GSE Scores contrast PSA-H versus PSA-L

Positive NES = upregulation in PSA-H pts, and negative NES = downregulation in PSA-H pts

Conclusions

mCSPC pts not achieving an optimal response to ADT-I have downregulated pre-treatment tumor AR signaling and TNF-α signaling and upregulation of inflammatory molecular pathways characterized by increased angiogenesis, adhesiveness, and invasiveness (PMIDs: 34696780, 12429291). After external validation, these data may provide upfront identification of patients who may not respond to intensified ADT, and aid with counselling, prognostication, and trial enrollment.

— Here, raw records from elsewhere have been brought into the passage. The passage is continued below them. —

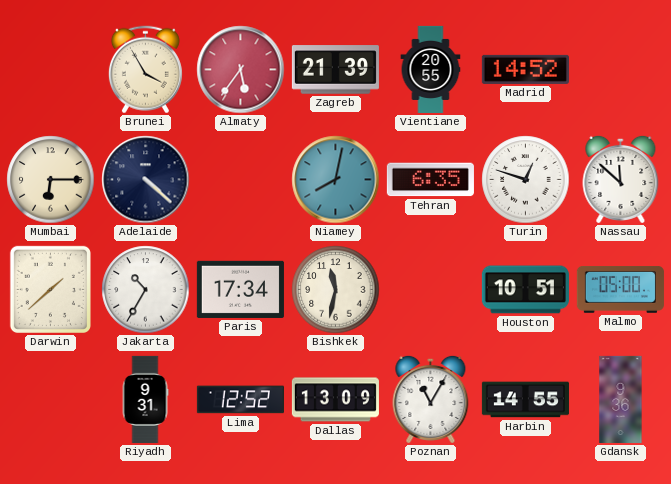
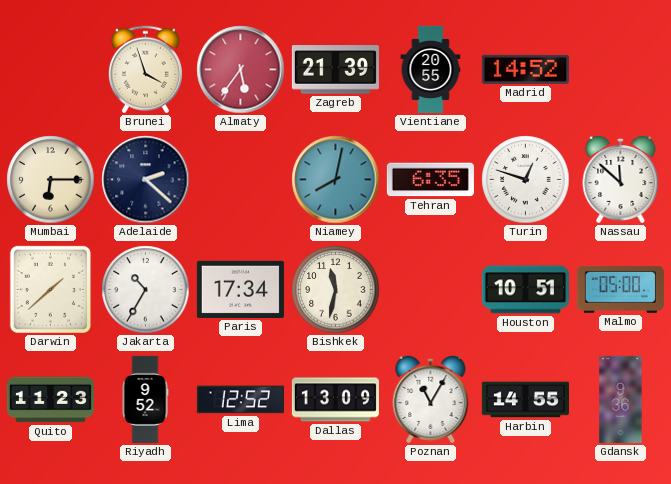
Brunei: 3:55 -> 3:57
Adelaide: 4:22 -> 2:22
Quito: none -> 11:23
Riyadh: 9:31 -> 9:52
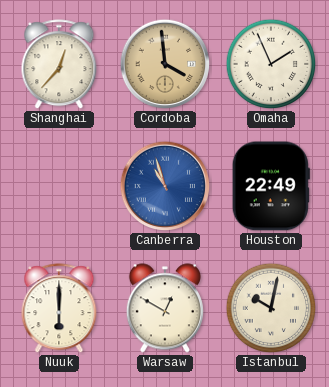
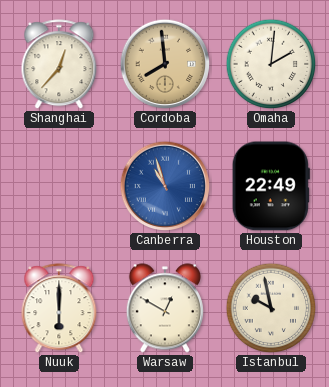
Cordoba: 3:59 -> 7:59
Omaha: 1:56 -> 2:01
Istanbul: 10:02 -> 9:58
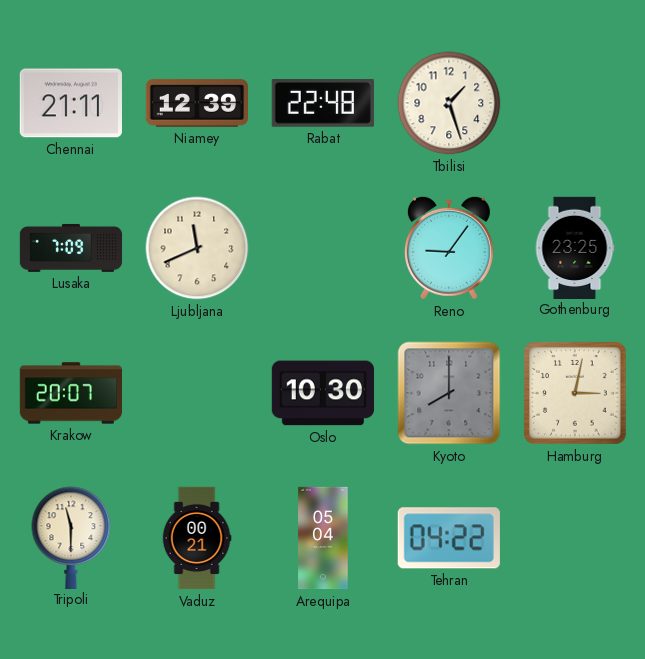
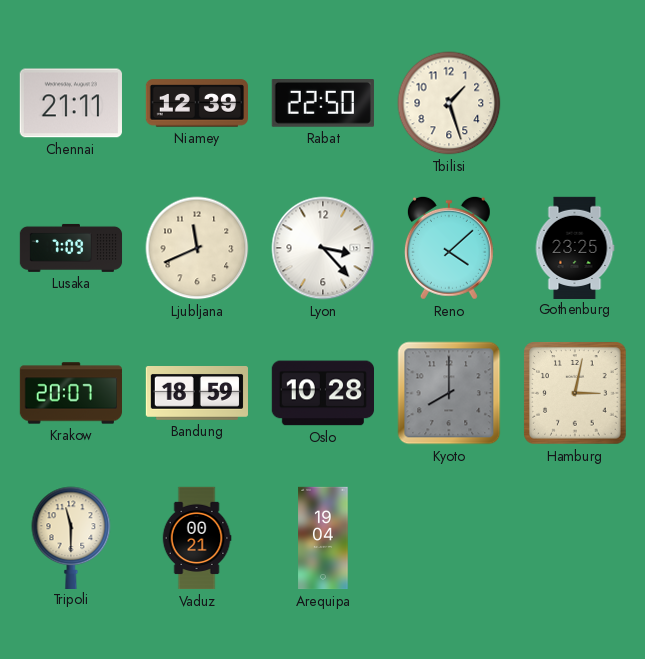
Rabat: 22:48 -> 22:50
Lyon: none -> 3:23
Reno: 9:06 -> 4:08
Bandung: none -> 18:59
Oslo: 10:30 -> 10:28
Arequipa: 05:04 -> 19:04
Tehran: 04:22 -> none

Clinical trial identification

Editorial acknowledgement

Legal entity responsible for the study

The authors.

Funding

Has not received any funding.

Disclosure

E.J. Hernandez: Financial Interests, Personal, Advisory Role: Fabric Genomics. M. Yandell: Financial Interests, Personal, Leadership Role: Backdrop Health, IDbyDNA. U. Swami: Financial Interests, Personal, Invited Speaker: Astellas; Financial Interests, Personal, Advisory Board: SeaGen, Exelixis; Financial Interests, Institutional, Research Grant: Janssen, Exelixis; Financial Interests, Institutional, Invited Speaker: Astellas/Seattle Genetics. B.L. Maughan: Financial Interests, Personal, Advisory Role: Janssen Oncology, Exelixis, Bristol Myers Squibb, Bayer, AVEO, Clovis Oncology, Merck, Peloton Therapeutics, Pfizer, Bavarian Nordic, Astellas Medivation; Financial Interests, Personal, Advisory Board: Tempus; Financial Interests, Institutional, Research Grant: Clovis Oncology, Bristol Myers Squibb, Bavarian Nordic, Exelixis; Financial Interests, Personal, Other, Travel Expenses: Exelixis. N. Agarwal: Financial Interests, Personal, Advisory Role: Astellas, AstraZeneca, Aveo, Bayer, Bristol Myers Squibb, Calithera, Clovis, Eisai, Eli Lilly, EMD Serono, Exelixis, Foundation Medicine, Genentech, Gilead, Janssen, Merck, MEI Pharma, Nektar, Novartis, Pfizer, Pharmacyclics, and Seattle Genetics; Financial Interests, Institutional, Research Grant: Astellas, AstraZeneca, Bavarian Nordic, Bayer, Bristol Myers Squibb, Calithera, Celldex, Clovis, Eisai, Eli Lilly, EMD Serono, Exelixis, Genentech, Gilead, Glaxo Smith Kline, Immunomedics, Janssen, Medivation, Merck, Nektar, New Link Genetics, Novartis,. All other authors have declared no conflicts of interest.